The Police are not there to make these kinds of choices and they are totally out of order to be trying to claim that right. It's like arresting elderly quakers protesting outside airbases under the the "Serious Crime and Police Act" - it's a complete abuse of the law.
Very well put, Mr/Miss Co-op. Does anyone know if there's a framework whereby the public can gain access to the costs of operations such as these? I'm asking because three weekends ago I saw the biggest police posse in the world heading past the KFC at about midnight. Maybe a dozen cars, three or four vans, most of them filled with those super-large 6ft 4in-minimum coppers. When I caught up with them five minutes later they had reached Herne Hill and were in the process of arresting ONE guy, maybe all 5ft 10in of him. We're talking road closed off, policemen blocking the pavements, muchos macho posturing, the works. Then there's the the bizarrely-timed raid on the trance club at the Fridge (tons and tons of police busting the place hours before there was any significant numbers of clubbers in there, what with it being 11.30pm and that), followed by the HUGH police operation at Fire in Vauxhall (not sure of the figures but well over 200 has been banded about). Nine people arrested, no significant quantities of drugs found. We pay for the police, they should be spending the money wisely, not pissing about with a harmless vegan food thing.

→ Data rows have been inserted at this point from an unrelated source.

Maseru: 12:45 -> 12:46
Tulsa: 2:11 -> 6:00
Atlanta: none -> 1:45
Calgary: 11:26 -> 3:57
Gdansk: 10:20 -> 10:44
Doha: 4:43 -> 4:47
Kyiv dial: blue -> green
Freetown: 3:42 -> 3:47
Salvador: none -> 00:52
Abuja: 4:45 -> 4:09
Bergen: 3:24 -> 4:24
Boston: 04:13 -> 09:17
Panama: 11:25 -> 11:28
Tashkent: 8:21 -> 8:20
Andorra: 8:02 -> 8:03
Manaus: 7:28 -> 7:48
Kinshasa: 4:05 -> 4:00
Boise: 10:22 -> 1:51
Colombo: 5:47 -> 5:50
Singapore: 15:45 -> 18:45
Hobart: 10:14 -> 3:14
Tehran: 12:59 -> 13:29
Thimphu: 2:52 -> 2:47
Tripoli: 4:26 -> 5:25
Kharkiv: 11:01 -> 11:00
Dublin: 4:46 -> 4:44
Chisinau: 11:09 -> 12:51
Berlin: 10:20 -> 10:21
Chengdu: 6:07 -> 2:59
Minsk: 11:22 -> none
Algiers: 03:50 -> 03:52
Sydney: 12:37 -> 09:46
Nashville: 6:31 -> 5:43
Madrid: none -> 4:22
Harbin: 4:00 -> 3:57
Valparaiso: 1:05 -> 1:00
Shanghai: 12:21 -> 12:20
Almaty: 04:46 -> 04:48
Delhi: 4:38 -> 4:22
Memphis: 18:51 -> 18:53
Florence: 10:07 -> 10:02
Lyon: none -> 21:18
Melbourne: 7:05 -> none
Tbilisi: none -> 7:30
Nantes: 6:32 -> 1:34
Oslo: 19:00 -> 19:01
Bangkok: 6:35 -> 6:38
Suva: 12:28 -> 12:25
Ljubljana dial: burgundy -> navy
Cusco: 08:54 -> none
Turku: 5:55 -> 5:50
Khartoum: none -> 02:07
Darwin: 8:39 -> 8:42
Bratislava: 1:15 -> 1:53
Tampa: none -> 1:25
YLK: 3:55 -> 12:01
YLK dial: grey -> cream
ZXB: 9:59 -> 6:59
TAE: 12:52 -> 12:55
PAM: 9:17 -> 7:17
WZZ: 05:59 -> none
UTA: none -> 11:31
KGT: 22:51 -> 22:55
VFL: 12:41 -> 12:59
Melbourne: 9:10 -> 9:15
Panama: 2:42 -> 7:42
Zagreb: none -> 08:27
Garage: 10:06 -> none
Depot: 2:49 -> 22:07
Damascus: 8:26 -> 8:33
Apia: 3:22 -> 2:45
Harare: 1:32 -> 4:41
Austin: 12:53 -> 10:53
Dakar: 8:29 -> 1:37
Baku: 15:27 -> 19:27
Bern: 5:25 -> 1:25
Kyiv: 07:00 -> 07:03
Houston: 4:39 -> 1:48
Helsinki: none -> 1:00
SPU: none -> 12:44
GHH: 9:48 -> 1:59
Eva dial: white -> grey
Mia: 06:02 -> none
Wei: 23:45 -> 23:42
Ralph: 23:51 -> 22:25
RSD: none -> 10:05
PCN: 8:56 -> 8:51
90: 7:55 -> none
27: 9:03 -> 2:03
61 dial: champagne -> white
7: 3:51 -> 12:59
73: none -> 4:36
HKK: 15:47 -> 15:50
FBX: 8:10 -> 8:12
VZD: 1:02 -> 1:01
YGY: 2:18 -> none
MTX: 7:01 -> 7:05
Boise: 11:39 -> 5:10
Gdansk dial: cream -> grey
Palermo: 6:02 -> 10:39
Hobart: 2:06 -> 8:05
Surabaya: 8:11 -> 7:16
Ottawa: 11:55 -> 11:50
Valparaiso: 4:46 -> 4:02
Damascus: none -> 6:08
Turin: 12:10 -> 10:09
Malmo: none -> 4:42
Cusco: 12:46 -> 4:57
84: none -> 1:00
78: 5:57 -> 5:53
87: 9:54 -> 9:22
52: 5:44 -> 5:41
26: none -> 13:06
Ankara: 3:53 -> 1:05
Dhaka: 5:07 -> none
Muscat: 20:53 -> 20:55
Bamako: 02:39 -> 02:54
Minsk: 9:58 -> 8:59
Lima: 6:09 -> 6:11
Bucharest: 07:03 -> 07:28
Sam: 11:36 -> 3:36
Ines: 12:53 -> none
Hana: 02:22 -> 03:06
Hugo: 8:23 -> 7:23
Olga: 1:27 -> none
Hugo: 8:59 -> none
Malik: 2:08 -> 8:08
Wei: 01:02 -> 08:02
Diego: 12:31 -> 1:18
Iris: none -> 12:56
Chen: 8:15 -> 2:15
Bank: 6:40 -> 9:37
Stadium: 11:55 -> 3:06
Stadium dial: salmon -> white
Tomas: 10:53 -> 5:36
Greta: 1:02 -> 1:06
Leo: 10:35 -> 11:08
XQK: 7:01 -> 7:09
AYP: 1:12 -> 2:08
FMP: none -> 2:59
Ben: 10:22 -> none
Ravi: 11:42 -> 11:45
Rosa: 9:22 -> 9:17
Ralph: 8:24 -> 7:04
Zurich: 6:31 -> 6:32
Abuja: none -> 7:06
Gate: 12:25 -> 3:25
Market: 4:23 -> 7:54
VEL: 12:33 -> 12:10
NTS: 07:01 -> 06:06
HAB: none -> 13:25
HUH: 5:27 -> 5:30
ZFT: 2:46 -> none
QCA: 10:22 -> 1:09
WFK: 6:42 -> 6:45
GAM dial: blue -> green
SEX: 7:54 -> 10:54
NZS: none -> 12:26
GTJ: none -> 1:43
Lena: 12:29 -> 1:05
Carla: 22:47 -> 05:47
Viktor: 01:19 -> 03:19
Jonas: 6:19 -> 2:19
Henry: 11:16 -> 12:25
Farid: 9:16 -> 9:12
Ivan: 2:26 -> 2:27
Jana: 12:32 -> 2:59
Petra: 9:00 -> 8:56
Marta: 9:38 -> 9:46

For the right to crumble I am ready to sacrifice everything! And rhubarb is my favourite fruit* too.
See you there, let the crumble martyrs not have crumbled in vain!:
Picking on vegan students because they're too scared to try and nick the kids selling crack cocaine less than 300 yards away.
"I may disapprove of your crumble, but I will defend to the death your right to give it away in a park."
Freedom of information request - there are loads of good guides around but it's really straightforward and it's been done before.
Were they kept in custardy?
Bang em up and throw away the key. If it had been an apple crumble I'd have had some sympathy
I thought you couldn't FOI the police. Am I wrong?